CMR_Multisite: generalisation of the model to have k sites

Hi Stan and Bayesian community,

I’m trying to modify and use the model of Capture Mark Recapture displayed in the book “Bayesian Population Analysis using Winbugs”.
My aim is to modify the model translated into Stan (here: https://github.com/stan-dev/example-models/blob/master/BPA/Ch.09/ms3_multinomlogit.stan ) to have k sites and not just 3.
But when i test my model, I have two issues:
• it is impossible to run parallel chains :“Error in unserialize(socklist[[n]]) : error reading from connection”
• and just with one chain the rsession crash and a message about a problem of transmission appeared

I tried to run my model on two different computers (OSX for one and Unbuntu for the other) with 16 Go of RAM, and the latest versions of RStudio, R, and RStan.
I don’t know where is the problem …
Maybe it’s because I have too many indices or objects of 4 dimensions such as “simplex[n_states] ps[n_states, N, n_occ_minus_1]”; .

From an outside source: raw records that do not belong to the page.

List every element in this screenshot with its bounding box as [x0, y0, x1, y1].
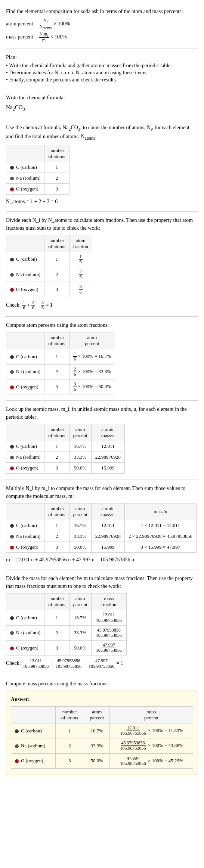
- count-atoms-table: numberof atoms C (carbon) 1 Na (sodium) …: [6, 145, 69, 195]
- oxygen-atoms-6: 3: [44, 641, 69, 655]
- table-row: Na (sodium) 2 33.3% 22.98976928 2 × 22.9…: [6, 531, 197, 542]
- col-atoms-5: numberof atoms: [44, 503, 69, 520]
- col-atoms-6: numberof atoms: [44, 593, 69, 610]
- oxygen-dot: [10, 466, 14, 470]
- sodium-dot: [10, 273, 14, 277]
- table-row: Na (sodium) 2 33.3% 45.97953856105.98753…: [11, 738, 193, 753]
- plan-step-1: Write the chemical formula and gather at…: [6, 63, 198, 69]
- divider-6: [6, 400, 198, 401]
- table-row: O (oxygen) 3 50.0% 47.997105.98753856 × …: [11, 753, 193, 768]
- sodium-fraction: 26: [69, 267, 92, 282]
- col-mass: mass/u: [125, 503, 197, 520]
- sodium-mass-pct-ans: 45.97953856105.98753856 × 100% = 43.38%: [110, 738, 193, 753]
- atomic-masses-section: Look up the atomic mass, m_i, in unified…: [6, 405, 198, 474]
- col-atom-pct: atompercent: [69, 332, 115, 349]
- oxygen-fraction: 36: [69, 282, 92, 297]
- oxygen-atom-pct-ans: 50.0%: [84, 753, 110, 768]
- n-atoms-total: N_atoms = 1 + 2 + 3 = 6: [6, 198, 198, 205]
- plan-section: Plan: Write the chemical formula and gat…: [6, 53, 198, 83]
- sodium-pct-5: 33.3%: [69, 531, 91, 542]
- carbon-atoms-1: 1: [44, 162, 69, 173]
- element-sodium-ans: Na (sodium): [11, 738, 56, 753]
- divider-7: [6, 480, 198, 480]
- col-mass-pct-ans: masspercent: [110, 706, 193, 723]
- table-row: Na (sodium) 2 33.3% 45.97953856105.98753…: [6, 625, 127, 640]
- carbon-atoms-ans: 1: [55, 723, 84, 738]
- carbon-dot: [15, 729, 19, 733]
- sodium-pct-6: 33.3%: [69, 625, 91, 640]
- carbon-pct-4: 16.7%: [69, 441, 91, 452]
- sodium-mass-frac: 45.97953856105.98753856: [91, 625, 126, 640]
- sodium-dot: [10, 370, 14, 374]
- element-carbon-6: C (carbon): [6, 610, 44, 625]
- carbon-dot: [10, 524, 14, 528]
- mass-percents-intro: Compute mass percents using the mass fra…: [6, 680, 198, 688]
- sodium-dot: [10, 456, 14, 459]
- table-row: Na (sodium) 2: [6, 173, 69, 183]
- col-atom-pct-6: atompercent: [69, 593, 91, 610]
- atomic-masses-intro: Look up the atomic mass, m_i, in unified…: [6, 405, 198, 421]
- element-carbon-4: C (carbon): [6, 441, 44, 452]
- sodium-atoms-5: 2: [44, 531, 69, 542]
- oxygen-pct-5: 50.0%: [69, 542, 91, 553]
- chemical-formula-section: Write the chemical formula: Na2CO3: [6, 94, 198, 113]
- element-sodium-2: Na (sodium): [6, 267, 44, 282]
- col-element-6: [6, 593, 44, 610]
- oxygen-atomic-mass-5: 15.999: [91, 542, 124, 553]
- col-element-1: [6, 145, 44, 162]
- sodium-pct-4: 33.3%: [69, 452, 91, 463]
- element-sodium-5: Na (sodium): [6, 531, 44, 542]
- element-sodium-3: Na (sodium): [6, 364, 44, 379]
- table-row: O (oxygen) 3 50.0% 15.999 3 × 15.999 = 4…: [6, 542, 197, 553]
- mass-fractions-check: Check: 12.011105.98753856 + 45.979538561…: [6, 658, 198, 669]
- col-element-4: [6, 424, 44, 441]
- sodium-dot: [10, 177, 14, 180]
- divider-5: [6, 316, 198, 317]
- oxygen-atoms-4: 3: [44, 463, 69, 474]
- carbon-dot: [10, 355, 14, 359]
- element-sodium-6: Na (sodium): [6, 625, 44, 640]
- table-row: C (carbon) 1 16 × 100% = 16.7%: [6, 349, 115, 364]
- col-element-2: [6, 235, 44, 252]
- sodium-atom-pct-ans: 33.3%: [84, 738, 110, 753]
- col-mass-frac: massfraction: [91, 593, 126, 610]
- atom-percent-formula: atom percent = NiNatoms × 100%: [6, 18, 198, 30]
- divider-2: [6, 89, 198, 89]
- oxygen-dot: [15, 759, 19, 763]
- element-carbon-ans: C (carbon): [11, 723, 56, 738]
- oxygen-mass-calc-5: 3 × 15.999 = 47.997: [125, 542, 197, 553]
- element-oxygen-1: O (oxygen): [6, 183, 44, 194]
- carbon-dot: [10, 445, 14, 449]
- sodium-atomic-mass-5: 22.98976928: [91, 531, 124, 542]
- col-element-3: [6, 332, 44, 349]
- carbon-dot: [10, 258, 14, 261]
- sodium-dot: [10, 535, 14, 539]
- sodium-mass-4: 22.98976928: [91, 452, 124, 463]
- element-oxygen-3: O (oxygen): [6, 379, 44, 394]
- table-row: Na (sodium) 2 33.3% 22.98976928: [6, 452, 125, 463]
- oxygen-dot: [10, 187, 14, 191]
- element-oxygen-5: O (oxygen): [6, 542, 44, 553]
- oxygen-atoms-ans: 3: [55, 753, 84, 768]
- divider-3: [6, 119, 198, 119]
- element-sodium-4: Na (sodium): [6, 452, 44, 463]
- mass-fractions-intro: Divide the mass for each element by m to…: [6, 574, 198, 590]
- molecular-mass-table: numberof atoms atompercent atomicmass/u …: [6, 503, 197, 553]
- sodium-atoms-1: 2: [44, 173, 69, 183]
- sodium-atoms-4: 2: [44, 452, 69, 463]
- col-element-ans: [11, 706, 56, 723]
- element-oxygen-4: O (oxygen): [6, 463, 44, 474]
- table-row: C (carbon) 1 16: [6, 252, 92, 267]
- table-row: C (carbon) 1 16.7% 12.011105.98753856: [6, 610, 127, 625]
- element-carbon-3: C (carbon): [6, 349, 44, 364]
- oxygen-atoms-1: 3: [44, 183, 69, 194]
- oxygen-dot: [10, 546, 14, 549]
- sodium-mass-calc-5: 2 × 22.98976928 = 45.97953856: [125, 531, 197, 542]
- chemical-formula-title: Write the chemical formula:: [6, 94, 198, 102]
- oxygen-dot: [10, 647, 14, 650]
- table-row: C (carbon) 1: [6, 162, 69, 173]
- atom-percents-intro: Compute atom percents using the atom fra…: [6, 321, 198, 329]
- carbon-pct-5: 16.7%: [69, 520, 91, 531]
- sodium-atoms-6: 2: [44, 625, 69, 640]
- molecular-mass-section: Multiply N_i by m_i to compute the mass …: [6, 484, 198, 564]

My script to simulate data and with the model code is here: https://github.com/ColinBouchard/CMR_Multisite/blob/master/T_Test_Script_ModelFit_Stan_CMR_MultiSites.Rmd

Thanks very much in advance for your help.
Colin

Operating System:
Interface Version:
Output of writeLines(readLines(file.path(Sys.getenv(“HOME”), “.R/Makevars”))):
Output of devtools::session_info("rstan”):

This sounds like an installation / setup issue. However, we need the exact error message(s). Also, we need actual output for these two inputs:

My other Stan models run without any issues on these two computers.
One error message is : “Error in unserialize(socklist[[n]]) : error reading from connection” when I try to run parallel chains
The other message is: “Error occurred during transmission”. It’s the same than when I kill a job corresponding of a running model in the Terminal (console).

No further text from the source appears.